Work request ▸
Copy out each line of the data holding "Vestido".

___

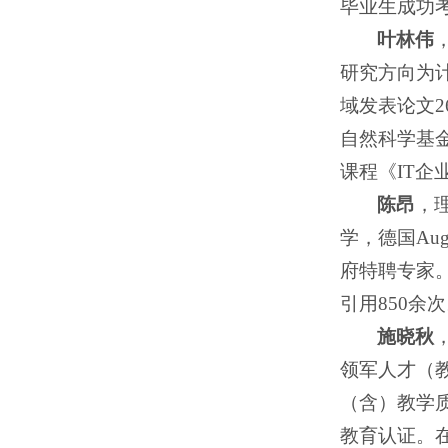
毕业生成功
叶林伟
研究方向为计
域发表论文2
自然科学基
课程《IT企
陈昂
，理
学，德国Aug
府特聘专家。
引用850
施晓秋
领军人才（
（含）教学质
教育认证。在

___

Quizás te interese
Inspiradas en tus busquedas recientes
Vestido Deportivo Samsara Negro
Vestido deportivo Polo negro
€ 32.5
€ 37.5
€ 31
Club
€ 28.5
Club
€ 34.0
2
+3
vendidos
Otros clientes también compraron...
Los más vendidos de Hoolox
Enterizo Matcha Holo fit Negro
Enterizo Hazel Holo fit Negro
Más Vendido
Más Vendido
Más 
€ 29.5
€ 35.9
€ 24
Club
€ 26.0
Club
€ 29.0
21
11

___

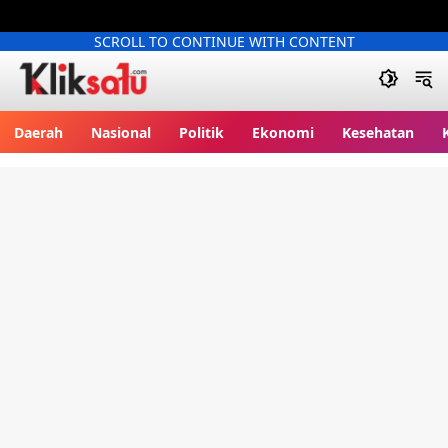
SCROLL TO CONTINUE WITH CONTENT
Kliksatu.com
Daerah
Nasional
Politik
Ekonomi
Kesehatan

___

Finished exercise ▸
Vestido Deportivo Samsara Negro
Vestido deportivo Polo negro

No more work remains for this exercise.